▸ WHAT YOU SHOULD DO: None of the images should appear in your copy. Transcribe the data in full.

▸ AVAILABLE RECORDS:
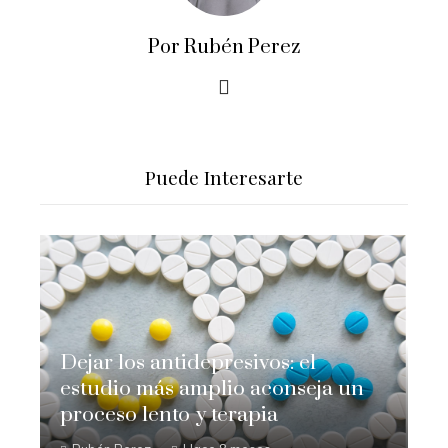
Por Rubén Perez
Puede Interesarte
Dejar los antidepresivos: el
estudio más amplio aconseja un
proceso lento y terapia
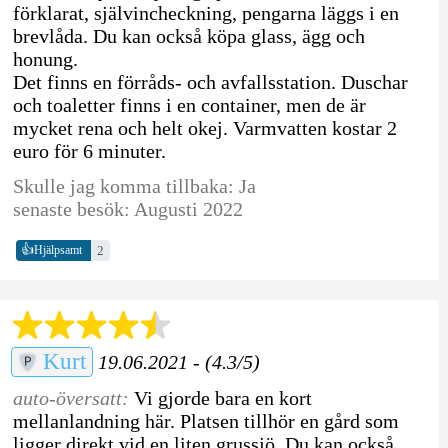
förklarat, självincheckning, pengarna läggs i en
brevlåda. Du kan också köpa glass, ägg och
honung.
Det finns en förråds- och avfallsstation. Duschar
och toaletter finns i en container, men de är
mycket rena och helt okej. Varmvatten kostar 2
euro för 6 minuter.
Skulle jag komma tillbaka: Ja
senaste besök: Augusti 2022
👍
2
Hjälpsamt
Kurt
19.06.2021 - (4.3/5)
auto-översatt:
Vi gjorde bara en kort
mellanlandning här. Platsen tillhör en gård som
ligger direkt vid en liten grussjö. Du kan också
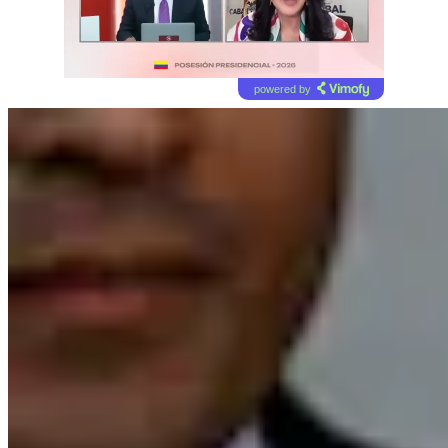
powered by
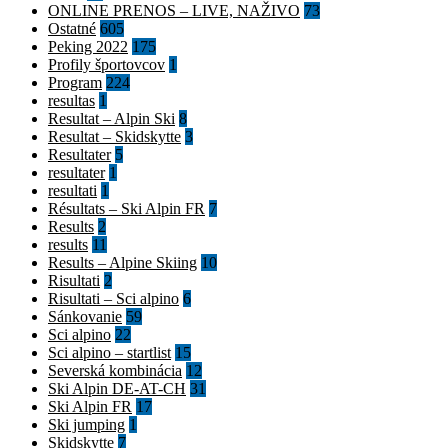
ONLINE PRENOS – LIVE, NAŽIVO
73
Ostatné
605
Peking 2022
175
Profily športovcov
1
Program
224
resultas
1
Resultat – Alpin Ski
8
Resultat – Skidskytte
3
Resultater
5
resultater
1
resultati
1
Résultats – Ski Alpin FR
7
Results
2
results
11
Results – Alpine Skiing
10
Risultati
2
Risultati – Sci alpino
6
Sánkovanie
59
Sci alpino
22
Sci alpino – startlist
15
Severská kombinácia
12
Ski Alpin DE-AT-CH
31
Ski Alpin FR
17
Ski jumping
1
Skidskytte
7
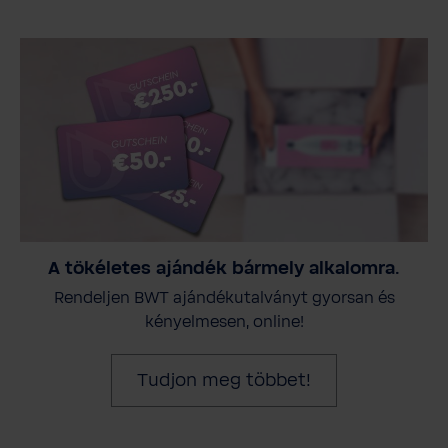
A tökéletes ajándék bármely alkalomra.
Rendeljen BWT ajándékutalványt gyorsan és
kényelmesen, online!
Tudjon meg többet!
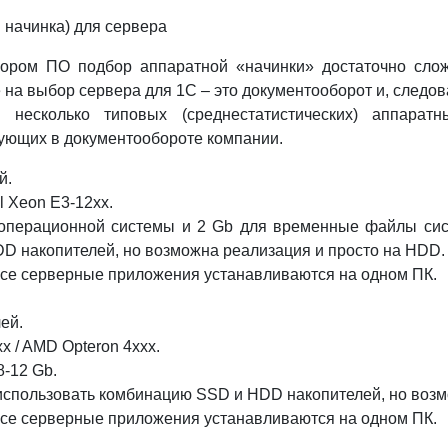
 начинка) для сервера
ором ПО подбор аппаратной «начинки» достаточно слож
 на выбор сервера для 1С – это документооборот и, следов
 несколько типовых (среднестатистических) аппарат
ующих в документообороте компании.
й.
tel Xeon E3-12xx.
операционной системы и 2 Gb для временные файлы сист
D накопителей, но возможна реализация и просто на HDD.
 все серверные приложения устанавливаются на одном ПК.
лей.
xx / AMD Opteron 4ххх.
8-12 Gb.
использовать комбинацию SSD и HDD накопителей, но возм
 все серверные приложения устанавливаются на одном ПК.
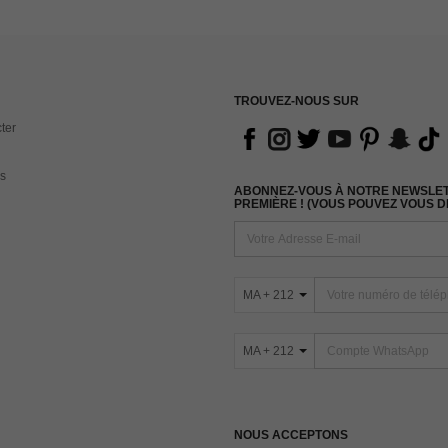
TROUVEZ-NOUS SUR
ter
s
ABONNEZ-VOUS À NOTRE NEWSLETT
PREMIÈRE ! (VOUS POUVEZ VOUS 
MA + 212
MA + 212
NOUS ACCEPTONS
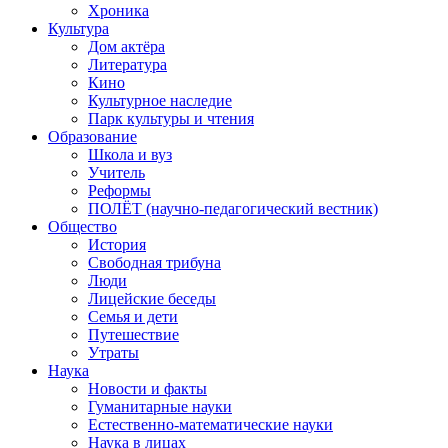
Хроника
Культура
Дом актёра
Литература
Кино
Культурное наследие
Парк культуры и чтения
Образование
Школа и вуз
Учитель
Реформы
ПОЛЁТ (научно-педагогический вестник)
Общество
История
Свободная трибуна
Люди
Лицейские беседы
Семья и дети
Путешествие
Утраты
Наука
Новости и факты
Гуманитарные науки
Естественно-математические науки
Наука в лицах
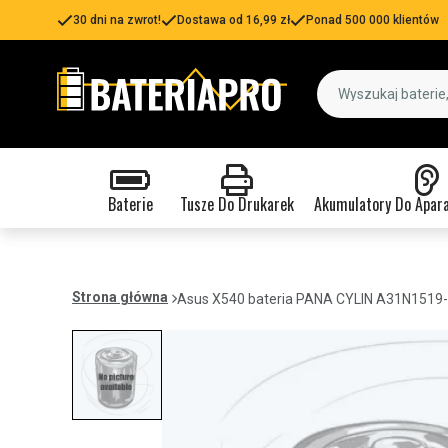
30 dni na zwrot!
Dostawa od 16,99 zł
Ponad 500 000 klientów
Baterie
Tusze Do Drukarek
Akumulatory Do Apar
Strona główna
Asus X540 bateria PANA CYLIN A31N1519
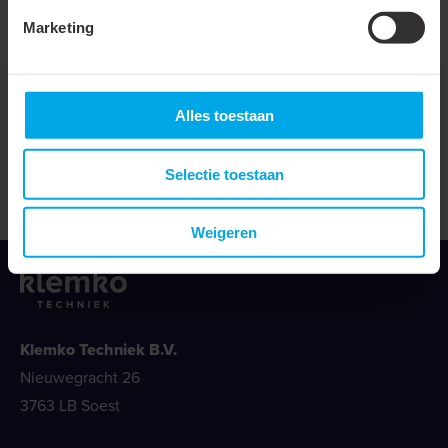
Nieuwsoverzicht
Marketing
Alles toestaan
Deel dit artikel
Selectie toestaan
Weigeren
Klemko Techniek B.V.
Nieuwegracht 26
3763 LB Soest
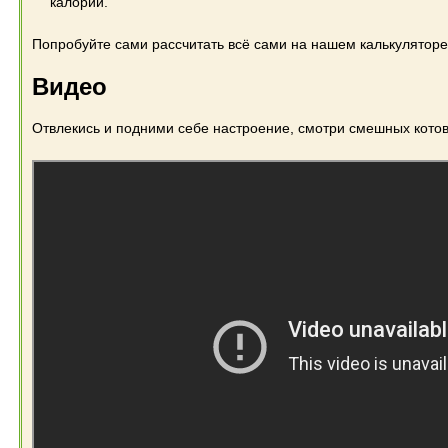
калорий.
Попробуйте сами рассчитать всё сами на нашем калькуляторе
Видео
Отвлекись и подними себе настроение, смотри смешных котов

▸ ANSWER:
Por Rubén Perez
Puede Interesarte
Dejar los antidepresivos: el
estudio más amplio aconseja un
proceso lento y terapia
förklarat, självincheckning, pengarna läggs i en
brevlåda. Du kan också köpa glass, ägg och
honung.
Det finns en förråds- och avfallsstation. Duschar
och toaletter finns i en container, men de är
mycket rena och helt okej. Varmvatten kostar 2
euro för 6 minuter.
Skulle jag komma tillbaka: Ja
senaste besök: Augusti 2022
👍
2
Hjälpsamt
Kurt
19.06.2021 - (4.3/5)
auto-översatt:
Vi gjorde bara en kort
mellanlandning här. Platsen tillhör en gård som
ligger direkt vid en liten grussjö. Du kan också
powered by
ONLINE PRENOS – LIVE, NAŽIVO
73
Ostatné
605
Peking 2022
175
Profily športovcov
1
Program
224
resultas
1
Resultat – Alpin Ski
8
Resultat – Skidskytte
3
Resultater
5
resultater
1
resultati
1
Résultats – Ski Alpin FR
7
Results
2
results
11
Results – Alpine Skiing
10
Risultati
2
Risultati – Sci alpino
6
Sánkovanie
59
Sci alpino
22
Sci alpino – startlist
15
Severská kombinácia
12
Ski Alpin DE-AT-CH
31
Ski Alpin FR
17
Ski jumping
1
Skidskytte
7
A tökéletes ajándék bármely alkalomra.
Rendeljen BWT ajándékutalványt gyorsan és
kényelmesen, online!
Tudjon meg többet!
 начинка) для сервера
ором ПО подбор аппаратной «начинки» достаточно слож
 на выбор сервера для 1С – это документооборот и, следов
 несколько типовых (среднестатистических) аппарат
ующих в документообороте компании.
й.
tel Xeon E3-12xx.
операционной системы и 2 Gb для временные файлы сист
D накопителей, но возможна реализация и просто на HDD.
 все серверные приложения устанавливаются на одном ПК.
лей.
xx / AMD Opteron 4ххх.
8-12 Gb.
использовать комбинацию SSD и HDD накопителей, но возм
 все серверные приложения устанавливаются на одном ПК.
TROUVEZ-NOUS SUR
ter
s
ABONNEZ-VOUS À NOTRE NEWSLETT
PREMIÈRE ! (VOUS POUVEZ VOUS 
MA + 212
MA + 212
NOUS ACCEPTONS
Хроника
Культура
Дом актёра
Литература
Кино
Культурное наследие
Парк культуры и чтения
Образование
Школа и вуз
Учитель
Реформы
ПОЛЁТ (научно-педагогический вестник)
Общество
История
Свободная трибуна
Люди
Лицейские беседы
Семья и дети
Путешествие
Утраты
Наука
Новости и факты
Гуманитарные науки
Естественно-математические науки
Наука в лицах
30 dni na zwrot!
Dostawa od 16,99 zł
Ponad 500 000 klientów
Baterie
Tusze Do Drukarek
Akumulatory Do Apar
Strona główna
Asus X540 bateria PANA CYLIN A31N1519
Nieuwsoverzicht
Marketing
Alles toestaan
Deel dit artikel
Selectie toestaan
Weigeren
Klemko Techniek B.V.
Nieuwegracht 26
3763 LB Soest
калорий.
Попробуйте сами рассчитать всё сами на нашем калькуляторе
Видео
Отвлекись и подними себе настроение, смотри смешных котов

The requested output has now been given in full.